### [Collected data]
┌──

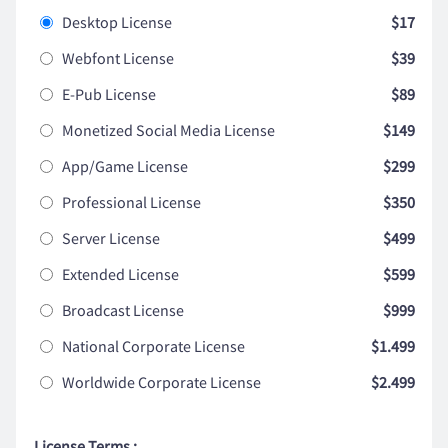
Desktop License
$17
Webfont License
$39
E-Pub License
$89
Monetized Social Media License
$149
App/Game License
$299
Professional License
$350
Server License
$499
Extended License
$599
Broadcast License
$999
National Corporate License
$1.499
Worldwide Corporate License
$2.499
License Terms :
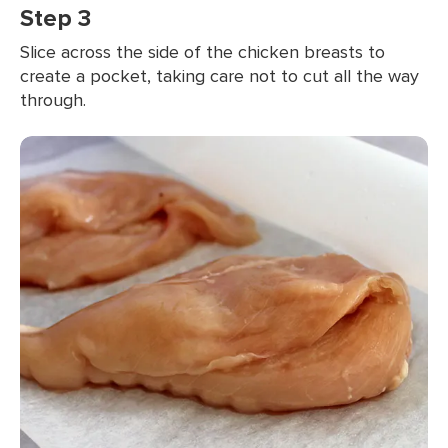
Step 3
Slice across the side of the chicken breasts to
create a pocket, taking care not to cut all the way
through.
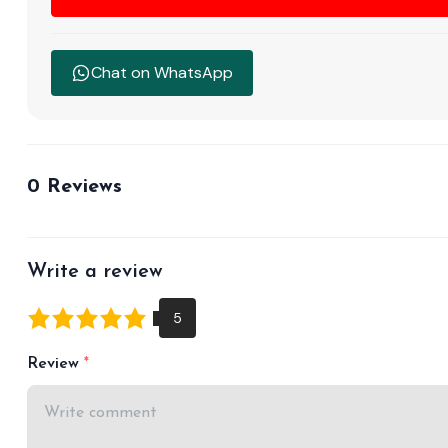
Chat on WhatsApp
0 Reviews
Write a review
Review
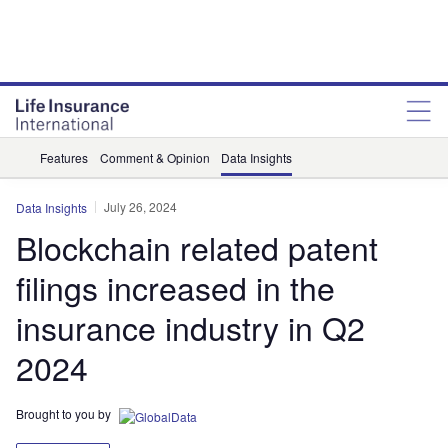
Features
Comment & Opinion
Data Insights
July 26, 2024
Data Insights
Blockchain related patent
filings increased in the
insurance industry in Q2
2024
Brought to you by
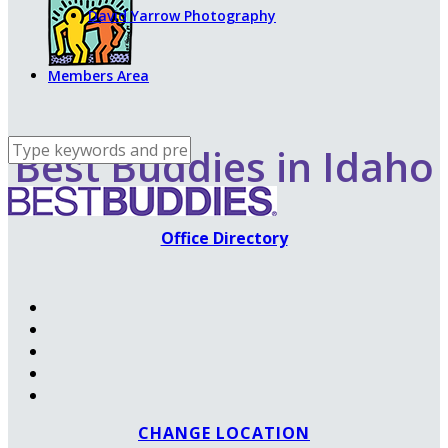
David Yarrow Photography
Members Area
Best Buddies in Idaho
Office Directory
CHANGE LOCATION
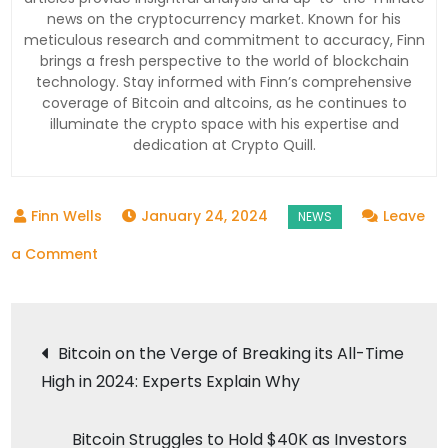
news on the cryptocurrency market. Known for his
meticulous research and commitment to accuracy, Finn
brings a fresh perspective to the world of blockchain
technology. Stay informed with Finn’s comprehensive
coverage of Bitcoin and altcoins, as he continues to
illuminate the crypto space with his expertise and
dedication at Crypto Quill.
January 24, 2024
Leave
on
a Comment
Crypto
Adoption
Post
Soars
Bitcoin on the Verge of Breaking its All-Time
to
High in 2024: Experts Explain Why
navigation
New
Heights
Bitcoin Struggles to Hold $40K as Investors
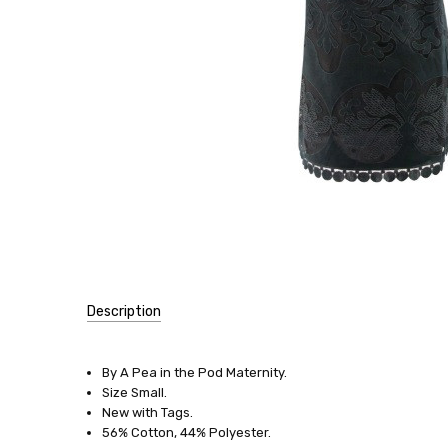
Description
SKU:
13476
By A Pea in the Pod Maternity.
Size Small.
SIZE:
New with Tags.
Small
56% Cotton, 44% Polyester.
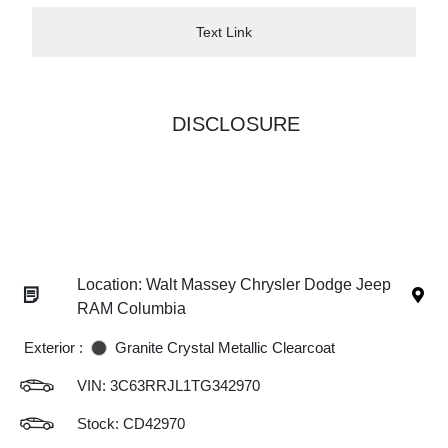
Text Link
DISCLOSURE
Location: Walt Massey Chrysler Dodge Jeep
RAM Columbia
Exterior :
Granite Crystal Metallic Clearcoat
VIN:
3C63RRJL1TG342970
Stock: CD42970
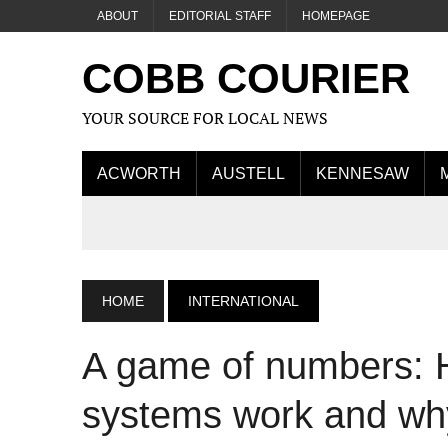
ABOUT
EDITORIAL STAFF
HOMEPAGE
COBB COURIER
YOUR SOURCE FOR LOCAL NEWS
ACWORTH
AUSTELL
KENNESAW
HOME
INTERNATIONAL
A game of numbers: 
systems work and why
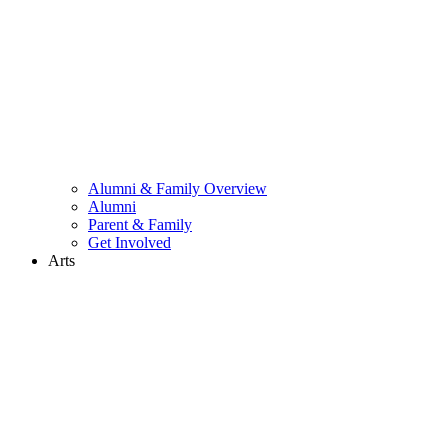
Alumni & Family Overview
Alumni
Parent & Family
Get Involved
Arts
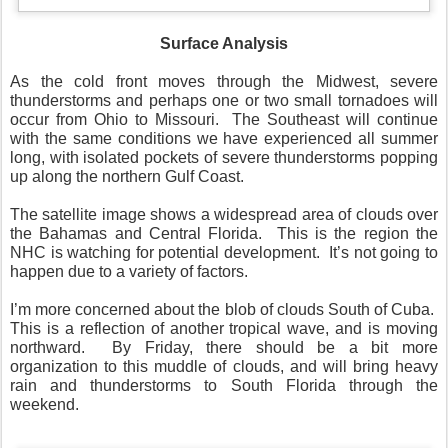
Surface Analysis
As the cold front moves through the Midwest, severe
thunderstorms and perhaps one or two small tornadoes will
occur from Ohio to Missouri. The Southeast will continue
with the same conditions we have experienced all summer
long, with isolated pockets of severe thunderstorms popping
up along the northern Gulf Coast.
The satellite image shows a widespread area of clouds over
the Bahamas and Central Florida. This is the region the
NHC is watching for potential development. It’s not going to
happen due to a variety of factors.
I’m more concerned about the blob of clouds South of Cuba.
This is a reflection of another tropical wave, and is moving
northward. By Friday, there should be a bit more
organization to this muddle of clouds, and will bring heavy
rain and thunderstorms to South Florida through the
weekend.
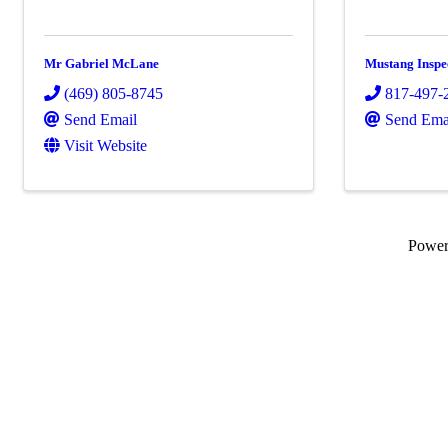
Mr Gabriel McLane
Mustang Inspe
(469) 805-8745
817-497-
Send Email
Send Ema
Visit Website
Powe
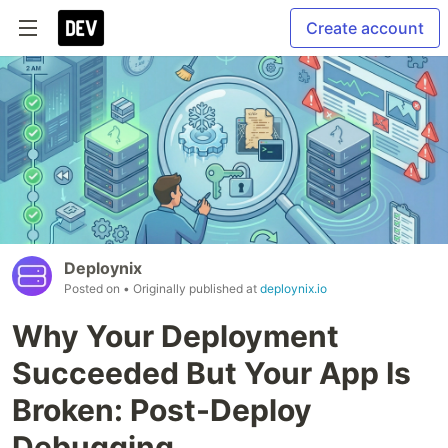
Create account
Deploynix
Posted on
• Originally published at
deploynix.io
Why Your Deployment
Succeeded But Your App Is
Broken: Post-Deploy
Debugging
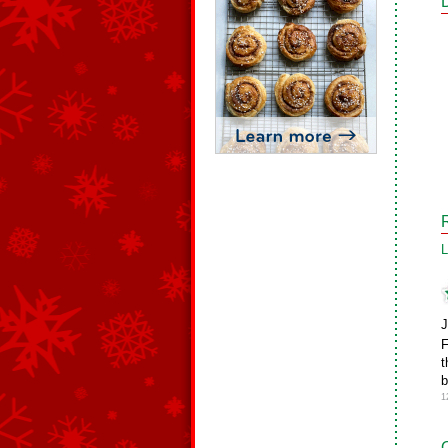
L
J
F
t
b
1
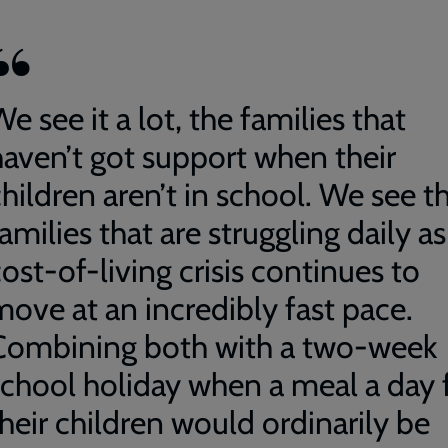
e see it a lot, the families that
haven’t got support when their
hildren aren’t in school. We see t
amilies that are struggling daily as
ost-of-living crisis continues to
move at an incredibly fast pace.
Combining both with a two-week
school holiday when a meal a day 
their children would ordinarily be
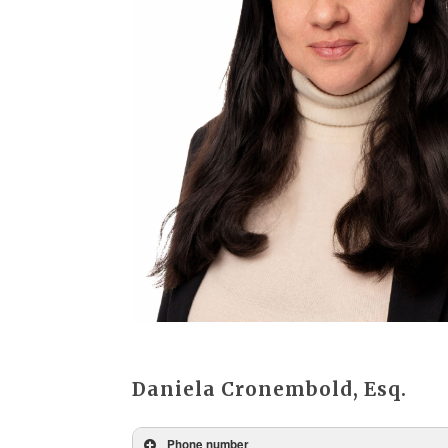
Daniela Cronembold, Esq.
Phone number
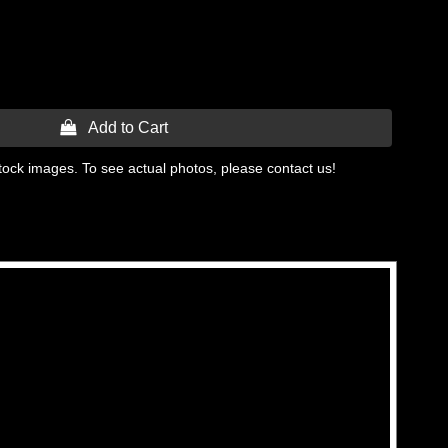
 Add to Cart
tock images. To see actual photos, please contact us!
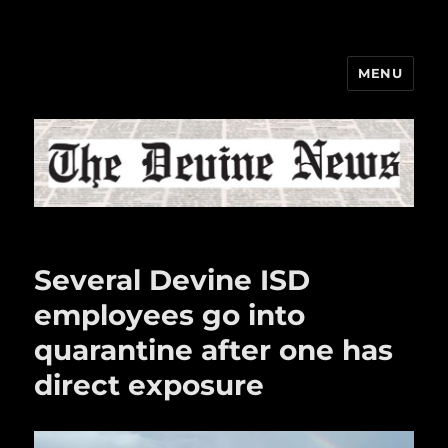
MENU
The Devine News
Several Devine ISD
employees go into
quarantine after one has
direct exposure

└──

Go through the entries above and report each line with the string "clouds" in it.

### [Output of the task]
The satellite image shows a widespread area of clouds over
I’m more concerned about the blob of clouds South of Cuba.
organization to this muddle of clouds, and will bring heavy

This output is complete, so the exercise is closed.